ASSIGNMENT:
Go through the records and show each line where the word "รายได" occurs.
*** SOURCE DATA Section Begins ***
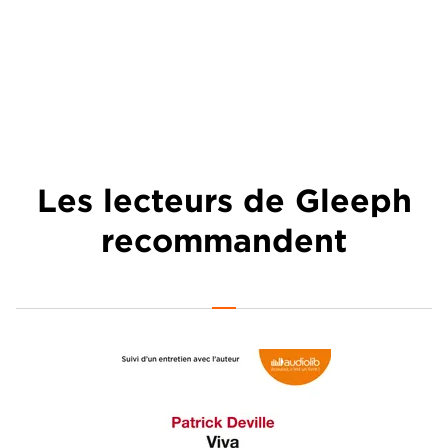
Les lecteurs de Gleeph
recommandent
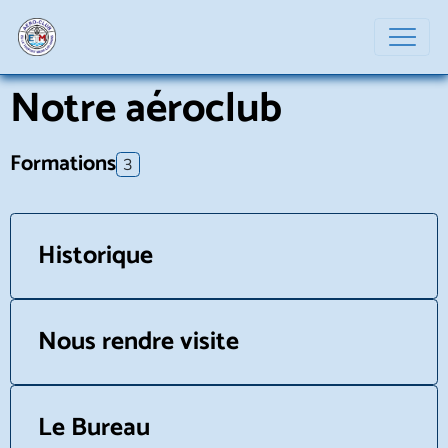
Notre aéroclub
Formations
3
Historique
Nous rendre visite
Le Bureau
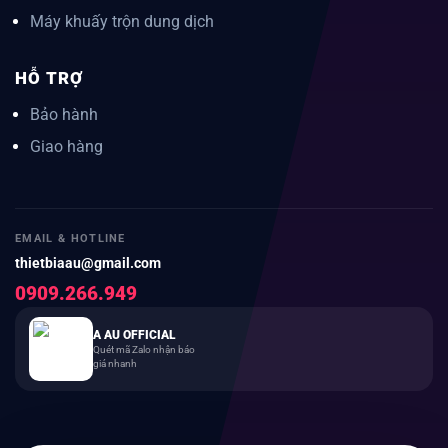
Máy khuấy trộn dung dịch
HỖ TRỢ
Bảo hành
Giao hàng
EMAIL & HOTLINE
thietbiaau@gmail.com
0909.266.949
A AU OFFICIAL
Quét mã Zalo nhận báo
giá nhanh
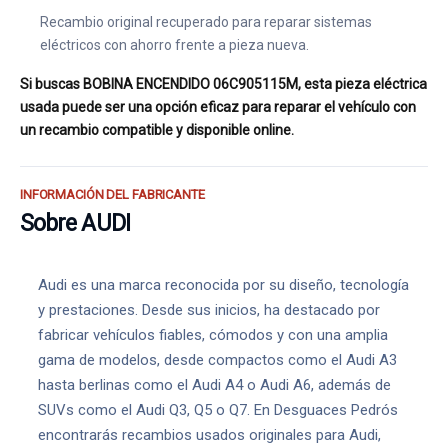
Recambio original recuperado para reparar sistemas
eléctricos con ahorro frente a pieza nueva.
Si buscas BOBINA ENCENDIDO 06C905115M, esta pieza eléctrica
usada puede ser una opción eficaz para reparar el vehículo con
un recambio compatible y disponible online.
INFORMACIÓN DEL FABRICANTE
Sobre AUDI
Audi es una marca reconocida por su diseño, tecnología
y prestaciones. Desde sus inicios, ha destacado por
fabricar vehículos fiables, cómodos y con una amplia
gama de modelos, desde compactos como el Audi A3
hasta berlinas como el Audi A4 o Audi A6, además de
SUVs como el Audi Q3, Q5 o Q7. En Desguaces Pedrós
encontrarás recambios usados originales para Audi,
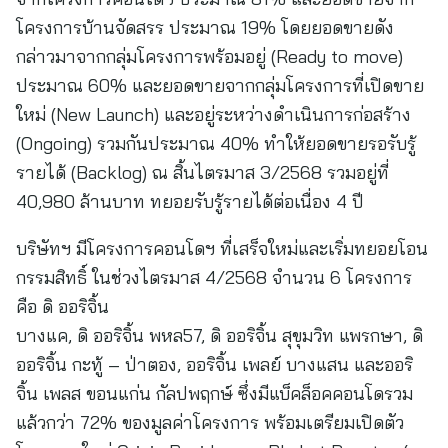
โครงการบ้านจัดสรร ประมาณ 19% โดยยอดขายดัง
กล่าวมาจากกลุ่มโครงการพร้อมอยู่ (Ready to move)
ประมาณ 60% และยอดขายจากกลุ่มโครงการที่เปิดขาย
ใหม่ (New Launch) และอยู่ระหว่างดำเนินการก่อสร้าง
(Ongoing) รวมกันประมาณ 40% ทำให้ยอดขายรอรับรู้
รายได้ (Backlog) ณ สิ้นไตรมาส 3/2568 รวมอยู่ที่
40,980 ล้านบาท ทยอยรับรู้รายได้ต่อเนื่อง 4 ปี
บริษัทฯ มีโครงการคอนโดฯ ที่เสร็จใหม่และเริ่มทยอยโอน
กรรมสิทธิ์ ในช่วงไตรมาส 4/2568 จำนวน 6 โครงการ
คือ ดิ ออริจิ้น
บางแค, ดิ ออริจิ้น พหล57, ดิ ออริจิ้น สุขุมวิท แพรกษา, ดิ
ออริจิ้น กะทู้ – ป่าตอง, ออริจิ้น เพลย์ บางแสน และออริ
จิ้น เพลส ขอนแก่น กัลปพฤกษ์ ซึ่งมีแบ็คล็อคคอนโดรวม
แล้วกว่า 72% ของมูลค่าโครงการ พร้อมเตรียมเปิดตัว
*** SOURCE DATA Section Ends ***
RESULT OF THE TASK:
รายได้ (Backlog) ณ สิ้นไตรมาส 3/2568 รวมอยู่ที่
40,980 ล้านบาท ทยอยรับรู้รายได้ต่อเนื่อง 4 ปี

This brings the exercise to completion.